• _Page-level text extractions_
════════════════════
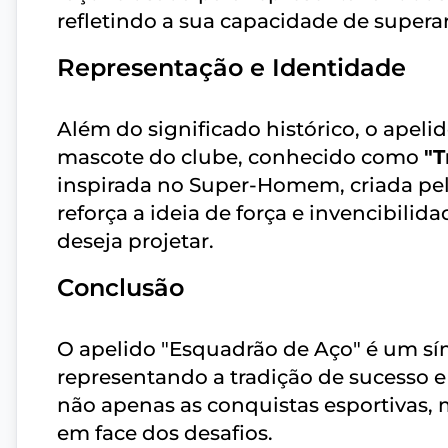
refletindo a sua capacidade de superar
Representação e Identidade
Além do significado histórico, o apel
mascote do clube, conhecido como
"T
inspirada no Super-Homem, criada pelo
reforça a ideia de força e invencibil
deseja projetar.
Conclusão
O apelido "Esquadrão de Aço" é um sí
representando a tradição de sucesso e 
não apenas as conquistas esportivas, 
em face dos desafios.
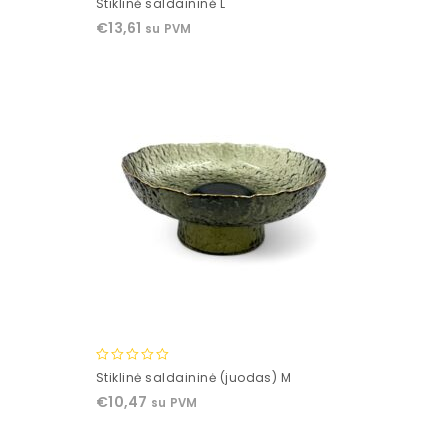
Stiklinė saldaininė L
out
€
13,61
su PVM
of
5
0
Stiklinė saldaininė (juodas) M
out
€
10,47
su PVM
of
5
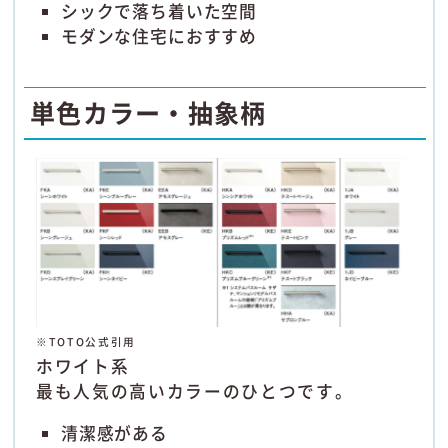
シックで落ち着いた空間
モダンな住宅におすすめ
単色カラー・抽象柄
※TOTO公式引用
ホワイト系
最も人気の高いカラーのひとつです。
清潔感がある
════════════════════
Extract each line holding the word "Stiklinė" from the records.

Stiklinė saldaininė L
Stiklinė saldaininė (juodas) M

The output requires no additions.